Dietmar Kammerer of Die Tageszeitung noted that Müller "opted for long, unbroken takes (cinematography by Jürgen Jürges) to 'give each of the characters space to unfold within the viewer.' It might have been even more compelling had the screenplay allowed the same space for its characters. In the end, there remains a glimmer of hope and a step into the open as the two siblings finally start to talk."

Verena Friederike Hasel of Der Tagesspiegel observed that "all these attempts at love are captured by Jürgen Jürges's camera in a haunting way, with long sequence shots that include what other films leave out—even small bumps in a shopping mall—and with framing that powerfully reflects the characters' sense of isolation. Rarely do we see a character close up and frontally; the camera keeps its distance, stays in the hallway when someone has already disappeared into the bathroom, often partially obscured by doors or walls."

Ralf Schenk of Berliner Zeitung wrote that "together with his cinematographer Jürgen Jürges, Müller departs from any form of naturalism and tells the story in a strictly stylized way, through long, grueling takes. Four Windows is a film of half-open doors, offering glimpses into each character's secrets without any voyeuristic gratification. Outbursts of helpless violence are more sensed than seen.

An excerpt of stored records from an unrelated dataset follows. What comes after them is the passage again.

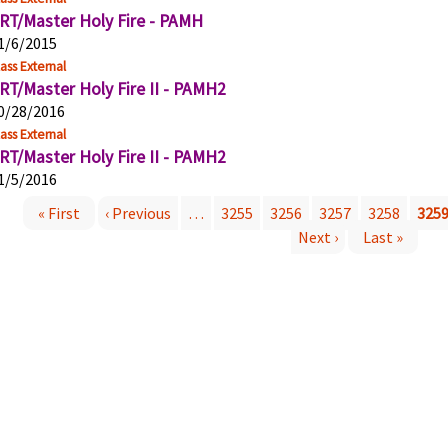
RT/Master Holy Fire - PAMH
1/6/2015
ass External
RT/Master Holy Fire II - PAMH2
0/28/2016
ass External
RT/Master Holy Fire II - PAMH2
1/5/2016
« First
‹ Previous
…
3255
3256
3257
3258
325
P
Next ›
Last »
a
g
e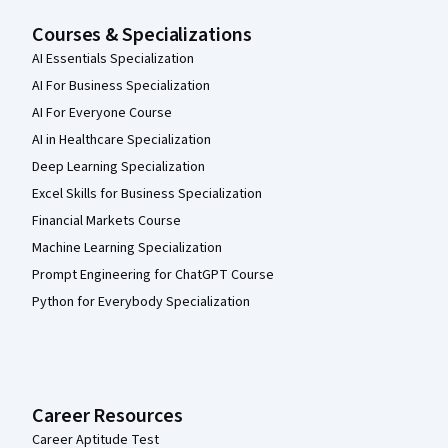
Courses & Specializations
AI Essentials Specialization
AI For Business Specialization
AI For Everyone Course
AI in Healthcare Specialization
Deep Learning Specialization
Excel Skills for Business Specialization
Financial Markets Course
Machine Learning Specialization
Prompt Engineering for ChatGPT Course
Python for Everybody Specialization
Career Resources
Career Aptitude Test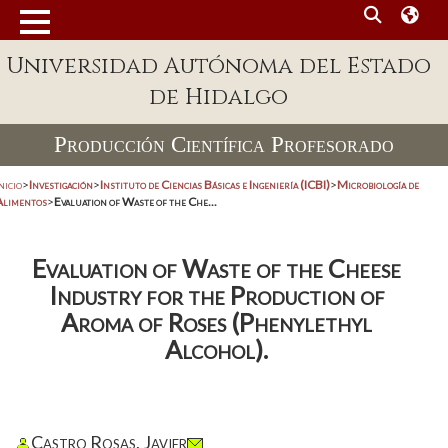
Universidad Autónoma del Estado
de Hidalgo
Producción Científica Profesorado
nicio
>
Investigación
>
Instituto de Ciencias Básicas e Ingeniería (ICBI)
>
Microbiología de
Alimentos
>
Evaluation of Waste of the Che...
Evaluation of Waste of the Cheese
Industry for the Production of
Aroma of Roses (Phenylethyl
Alcohol).
Castro Rosas, Javier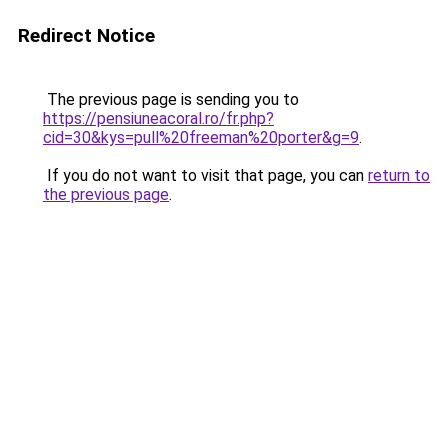
Redirect Notice
The previous page is sending you to
https://pensiuneacoral.ro/fr.php?
cid=30&kys=pull%20freeman%20porter&g=9
.
If you do not want to visit that page, you can
return to
the previous page
.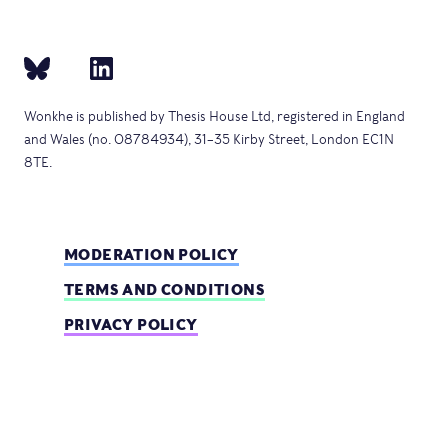
Wonkhe is published by Thesis House Ltd, registered in England
and Wales (no. 08784934), 31–35 Kirby Street, London EC1N
8TE.
MODERATION POLICY
TERMS AND CONDITIONS
PRIVACY POLICY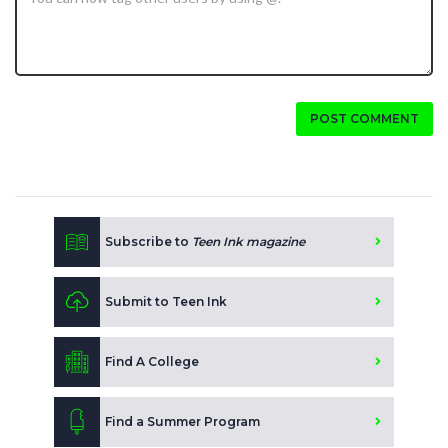
POST COMMENT
Subscribe to
Teen Ink magazine
Submit to Teen Ink
Find A College
Find a Summer Program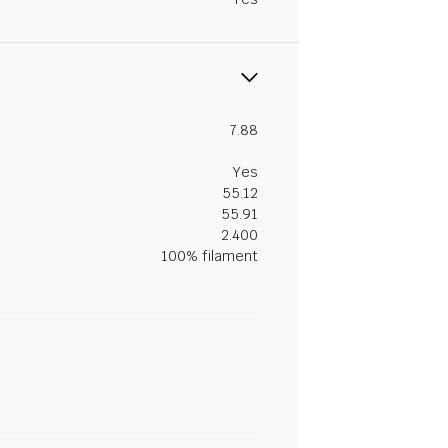
7.88
Yes
55.12
55.91
2.400
100% filament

Oliver Rahayel of Filmdienst commented that "the director does not aim merely to portray the lack of communication as a metaphor for broken relationships. Nor does he produce overly weighty, but rather deliberately trivial dialogues that serve to avoid silence—yet are always carried by subtext expressed through glances. This is, without doubt, one of the film's strengths. Müller does not make access to his debut feature easy; he gives a great deal of space to pure observation and to simply following his characters. The images, however, have undeniable quality—after all, Müller was able to enlist Jürgen Jürges for the cinematography."